Por: Eduardo Jiménez J.
Agosto fue un mes aciago para la
política, las letras y las artes. Casi
consecutivamente se fueron Henry Pease, Enrique Zileri, David Sobrevilla,
Rafael y Victoria Santa Cruz y, ahora, Felipe Osterling.
Mi primer acercamiento a Felipe
Osterling fue por el derecho: su tratado de Obligaciones, escrito al alimón con
Mario Castillo, era y es consulta indispensable para el estudiante, con mayor
razón cuando mi tesis de bachillerato versaba sobre un aspecto importante de
las obligaciones como es el pago de intereses. Siempre le tuve respeto como
“padre” del importante Libro VI del Código Civil; y si bien fue bastante
conservador en la estructura final del texto (hecho que después me percaté era
inherente a su carácter), se debe reconocer que es uno de los pocos temas del
Derecho Civil donde los cambios se realizan muy lento.

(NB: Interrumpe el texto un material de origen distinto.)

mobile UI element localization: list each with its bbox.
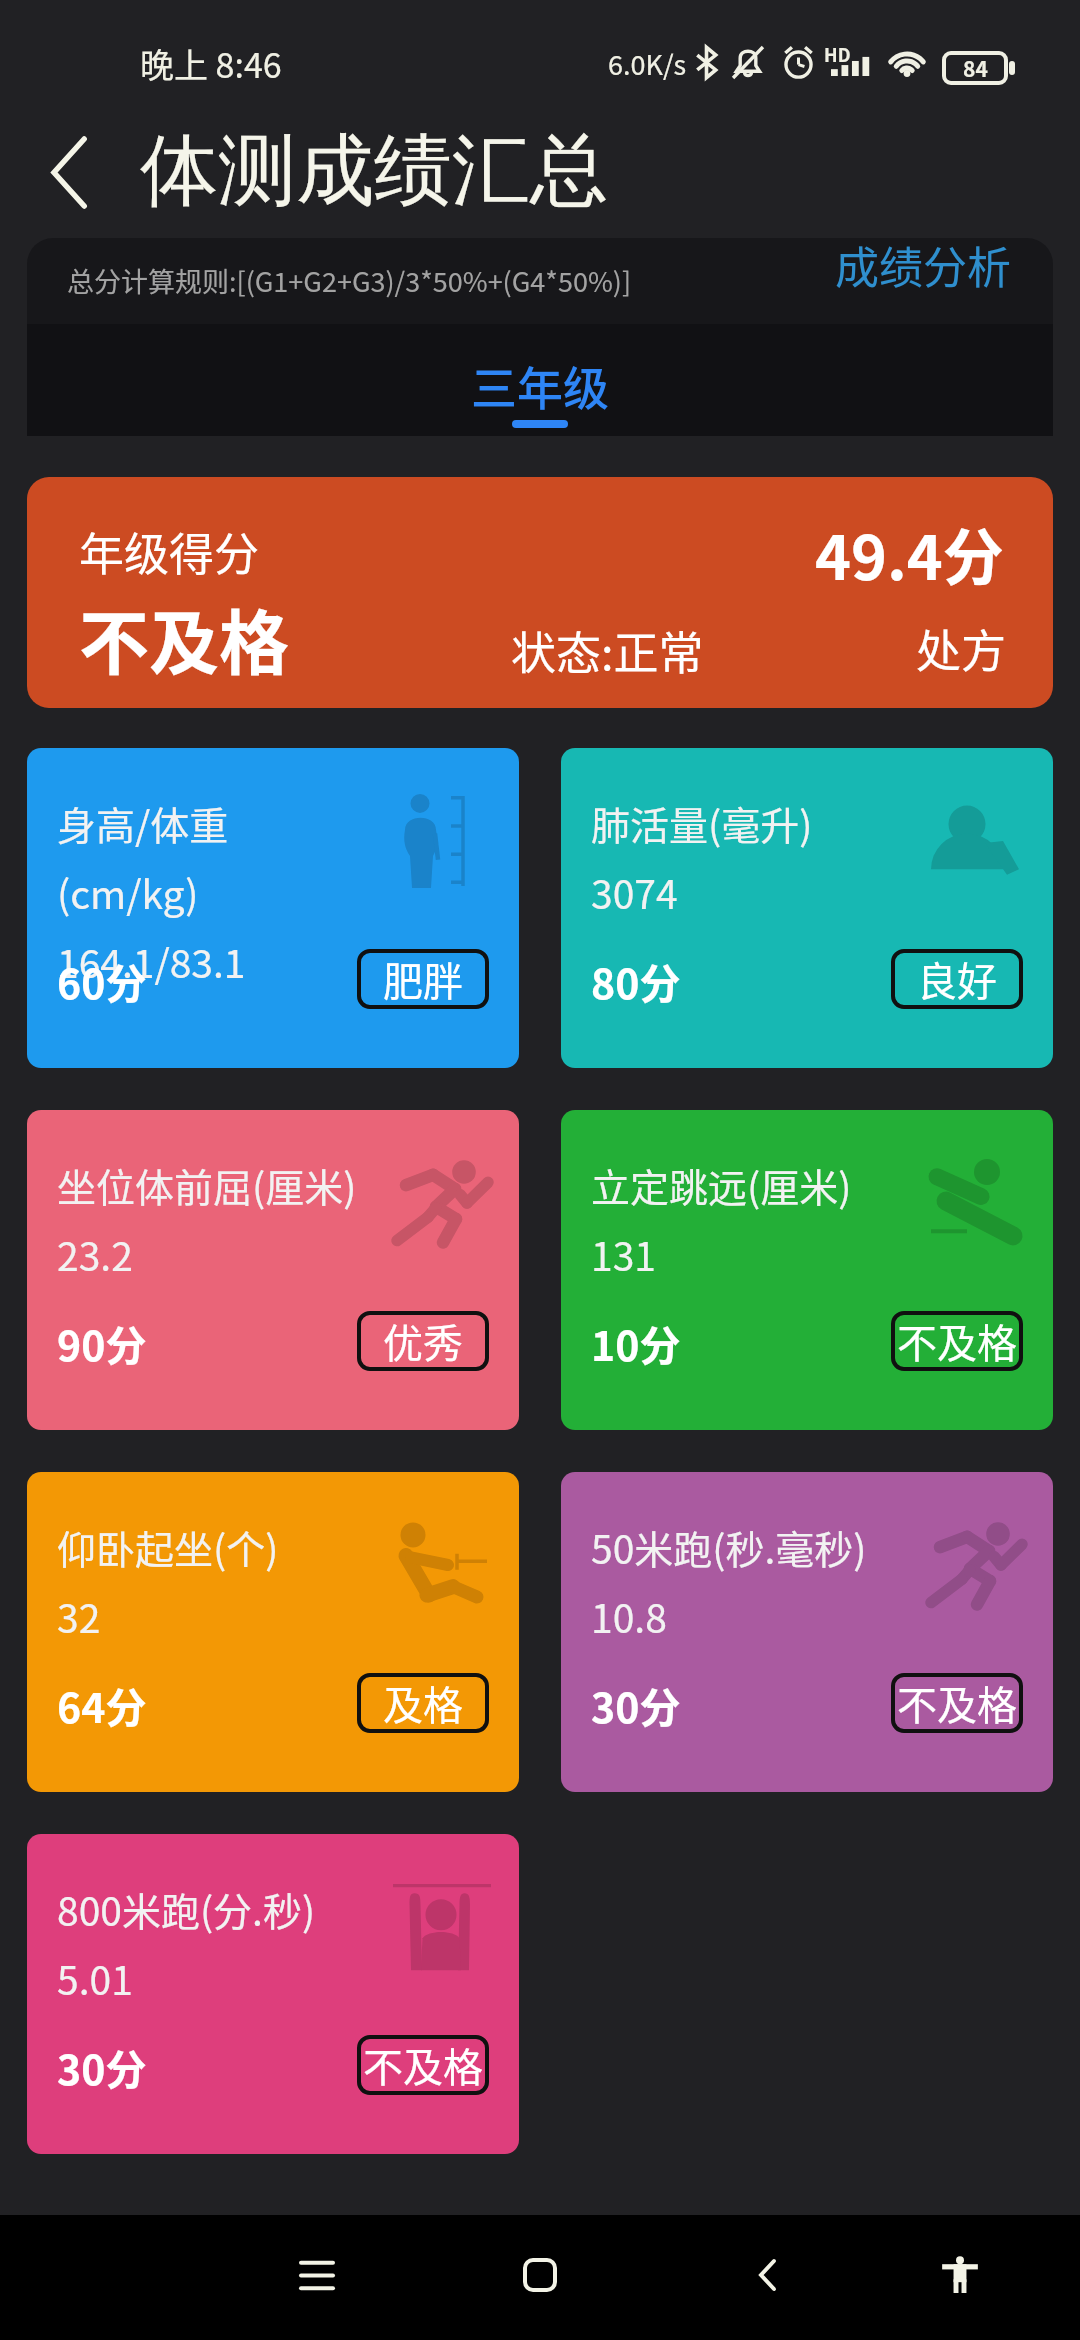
staticText: 晚上 8:46 [140, 39, 282, 88]
button[interactable]: 肺活量(毫升) 3074 [561, 748, 1053, 1068]
button[interactable]: 800米跑(分.秒) 5.01 [27, 1834, 519, 2154]
staticText: 50米跑(秒.毫秒) 10.8 [591, 1519, 867, 1645]
staticText: 不及格 [897, 1674, 1017, 1732]
staticText: 优秀 [383, 1312, 463, 1370]
staticText: 84 [963, 53, 988, 83]
button[interactable]: 优秀 [357, 1311, 489, 1371]
button[interactable]: 不及格 [891, 1311, 1023, 1371]
button[interactable]: Accessibility [905, 2220, 1015, 2330]
staticText: 成绩分析 [835, 233, 1011, 297]
button[interactable]: 处方 [896, 616, 1026, 678]
button[interactable]: 三年级 [420, 324, 660, 436]
staticText: 800米跑(分.秒) 5.01 [57, 1881, 316, 2007]
button[interactable]: 50米跑(秒.毫秒) 10.8 [561, 1472, 1053, 1792]
staticText: 年级得分 [79, 519, 260, 584]
staticText: 坐位体前屈(厘米) 23.2 [57, 1157, 357, 1283]
staticText: 30分 [591, 1675, 681, 1734]
staticText: 64分 [57, 1675, 147, 1734]
staticText: 及格 [383, 1674, 463, 1732]
button[interactable]: 立定跳远(厘米) 131 [561, 1110, 1053, 1430]
staticText: 体测成绩汇总 [140, 122, 608, 220]
button[interactable]: 年级得分 [27, 477, 1053, 708]
staticText: 不及格 [363, 2036, 483, 2094]
staticText: 不及格 [79, 588, 289, 689]
staticText: 80分 [591, 951, 681, 1010]
button[interactable]: 肥胖 [357, 949, 489, 1009]
staticText: 仰卧起坐(个) 32 [57, 1519, 279, 1645]
button[interactable]: Back [712, 2220, 822, 2330]
button[interactable]: 良好 [891, 949, 1023, 1009]
button[interactable]: 仰卧起坐(个) 32 [27, 1472, 519, 1792]
staticText: 良好 [917, 950, 997, 1008]
staticText: 身高/体重 (cm/kg) 164.1/83.1 [57, 795, 246, 990]
staticText: 90分 [57, 1313, 147, 1372]
staticText: 6.0K/s [608, 44, 687, 83]
staticText: 处方 [916, 616, 1007, 678]
button[interactable]: Home [485, 2220, 595, 2330]
button[interactable]: Back [22, 125, 116, 219]
staticText: 状态:正常 [511, 618, 704, 683]
button[interactable]: 及格 [357, 1673, 489, 1733]
button[interactable]: 坐位体前屈(厘米) 23.2 [27, 1110, 519, 1430]
staticText: 总分计算规则:[(G1+G2+G3)/3*50%+(G4*50%)] [67, 261, 632, 300]
staticText: 不及格 [897, 1312, 1017, 1370]
button[interactable]: 不及格 [891, 1673, 1023, 1733]
staticText: 立定跳远(厘米) 131 [591, 1157, 852, 1283]
button[interactable]: 不及格 [357, 2035, 489, 2095]
staticText: 10分 [591, 1313, 681, 1372]
button[interactable]: 身高/体重 (cm/kg) 164.1/83.1 [27, 748, 519, 1068]
staticText: 肺活量(毫升) 3074 [591, 795, 813, 921]
button[interactable]: 成绩分析 [823, 233, 1023, 297]
button[interactable]: Menu [262, 2220, 372, 2330]
staticText: 60分 [57, 951, 147, 1010]
staticText: 三年级 [471, 352, 609, 419]
staticText: 49.4分 [815, 509, 1004, 597]
staticText: 30分 [57, 2037, 147, 2096]
staticText: 肥胖 [383, 950, 463, 1008]
staticText: HD [824, 41, 851, 67]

Ideológicamente no fue un liberal, más
bien fue el conservador que encajó muy bien en el Partido Popular Cristiano (“club de abogados” como alguien, en ese
entonces, lo denominó acertada e irónicamente); aunque fue un socialcristiano
por convicción y formación. Quizás la educación en colegios religiosos, los
estudios en la PUCP
“pre-modernizante” de la casona en la Plaza
Francia , marcaron ese tono que iba bien con su carácter. Un
tanto en esa tradición que insufló Riva Agüero para lo que pensaba debía ser
una universidad católica.
Profesor por largos decenios, hacía
cátedra no solo en el aula, sino también en la tribuna política. Un auténtico
profesor lo es dentro y fuera de aulas. En ello fue un ejemplo para muchos de
su generación y las que vinieron después. Dejó de ser profesor y se convirtió en maestro.
Un ejemplo del Osterling académico fue
que solo publicaba aquello que pensaba valía la pena. No fue tanto hombre de
multifacética obra, con mucha extensión pero poca profundidad, sino de escasa
extensión, casi reducida al tema de Obligaciones, pero con evidente profundidad.

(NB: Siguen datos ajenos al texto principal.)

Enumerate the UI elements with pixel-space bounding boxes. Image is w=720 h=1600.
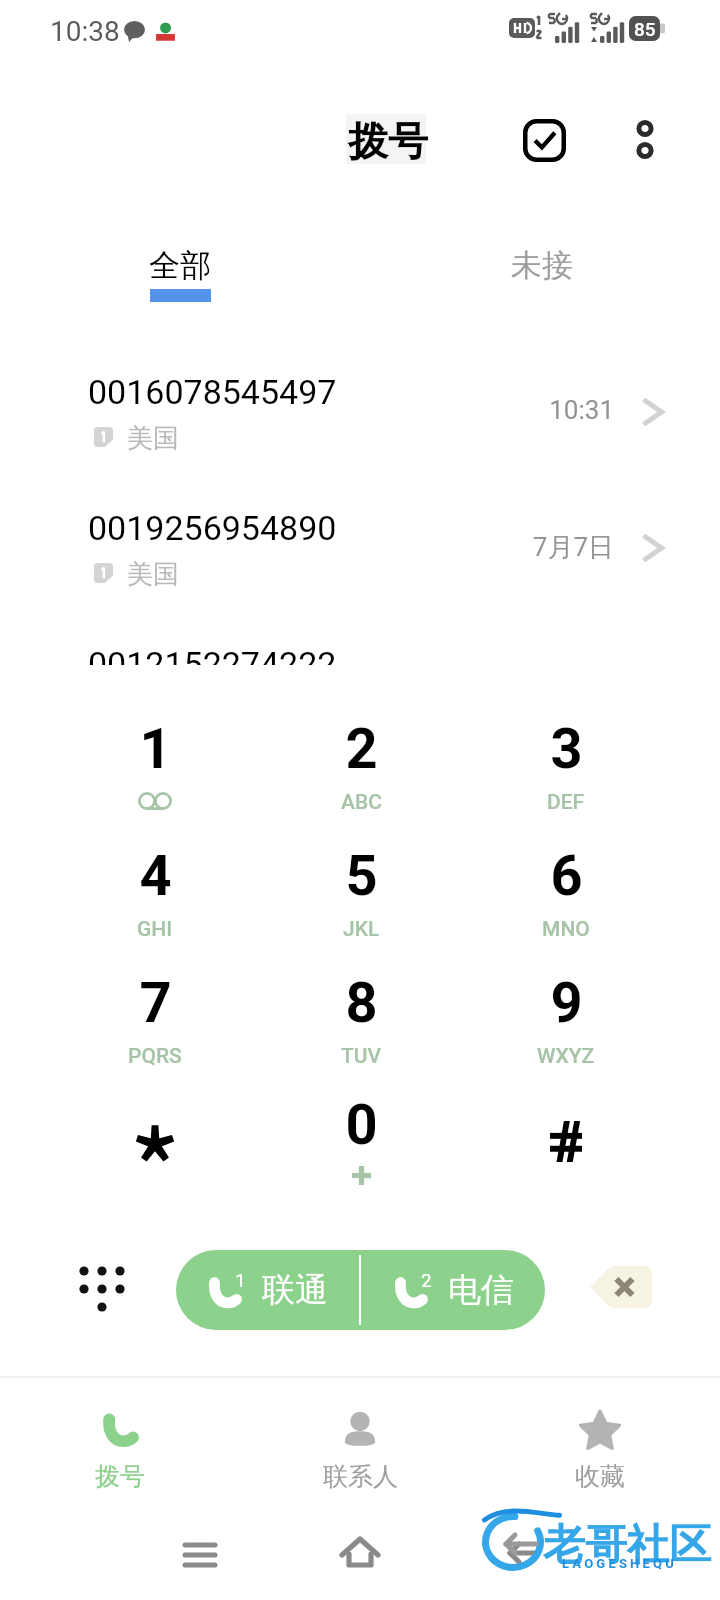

En ese sentido fue un obseso, en el
buen sentido del término, y uno de los pocos realmente juristas, en el sentido
preciso de la palabra.
El Osterling
político me llamó la atención mucho después. No tanto el ministro de
justicia del segundo gobierno de Belaunde, sino el que desafió el autogolpe de
Alberto Fujimori en 1992. La célebre foto donde increpa airado a los militares
que le impiden ingresar al Congreso en calidad de presidente del Senado dio la
vuelta al mundo.
Su vida política activa terminó en ese
momento, pero no su participación en la política como opinante, como hombre
preocupado por la cosa pública.
Osterling pertenece a esa vieja raza de republicanos que, sin importar la
tienda donde militan, su interés está en los problemas del Perú y sus posibles
soluciones.
Esa raza que se va extinguiendo con la
desaparición de Henry Pease desde el ejercicio de la cátedra y la política, de
David Sobrevilla desde la filosofía comprometida con la realidad, de Enrique
Zileri desde el periodismo crítico, y Felipe Osterling desde la tribuna del
derecho. No fue de esos “juristas” que se creen asépticos y prefieren no opinar
de política (y terminan sirviendo a dictaduras o gobiernos autoritarios). Todo
lo contrario, quiso “ensuciarse las manos” en su compromiso con el país, más
allá de las intolerancias que todavía imperan en nuestro medio.
Sus últimos años los dedicó a escribir
sus memorias y a poner a punto la versión definitiva de su Tratado de
Obligaciones, de reciente circulación.
Viejo republicano, quizás con él se
está extinguiendo una forma de acercarse a la política, comprometida con el
país y sus instituciones más allá de los apetitos inmediatos. Descanse en paz.